My neck of the woods centers around pulsed lasers: these can be long or short pulses, at a variety of wavelengths, but in essence we always have some light source which produces radiation that is focused down into some interaction region so that it can do things to atoms or molecules or whatnot. And, in this community, there is a bit of folklore that essentially says something like

You cannot have nonzero-area pulses

where a nonzero-area pulse is a pulse of radiation with electric field $\mathbf E(\mathbf r,t)$ with the property that $$ \int_{t_\mathrm{i}}^{t_\mathrm{f}} \mathbf E(\mathbf r,t)\mathrm dt \neq 0, $$ where $t_\mathrm{i}$ and $t_\mathrm{f}$ are pulses well before, and well after, the pulse has started and finished, respectively, and the integral is taken at some fixed position in space in your interaction region, i.e. in the radiation regime kind of far away from the charges and currents that make up the light source that produces that electric field.
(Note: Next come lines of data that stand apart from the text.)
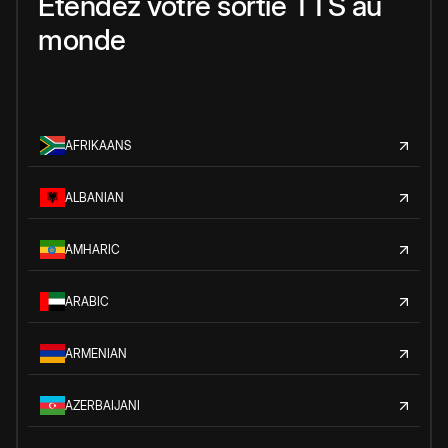
Étendez votre sortie TTS au
monde
AFRIKAANS
ALBANIAN
AMHARIC
ARABIC
ARMENIAN
AZERBAIJANI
This principle has a pretty wide applicability, because it impacts what kinds of vector potentials are of interest: since we normally define the vector potential as $\mathbf A(\mathbf r,t) = -\int_{t_\mathrm{i}}^t \mathbf E(\mathbf r,\tau)\mathrm d\tau$, if all pulses must have zero area then you should only work with vector potentials that go to zero at $t\to\infty$. This is nice because it simplifies things, but it also restricts the kinds of pulses you might hope to shine on your target, if you want to do something like attosecond streaking or whatnot.

Unfortunately, however, this bit of folklore is very rarely backed up with any kind of solid justification (even in e.g. course notes from researchers that I hold in very high regard), and as I will argue below it is on very shaky ground. I would like some help establishing whether it is true or not.


On the justifications front, a friend recently found a resource that offers some foundations for this principle, in the book chapter

from which the relevant passage runs as follows:

2.4 The "zero area" pulse

An interesting feature of a travelling electromagnetic wave is that it must have equal amounts of positive and negative field, meaning the shortest optical pulse that could be generated would be one full cycle. It is not possible to generate and transmit a unipolar electromagnetic pulse that consists of only 1/2 cycle. A plot of both cases is shown in fig. 3.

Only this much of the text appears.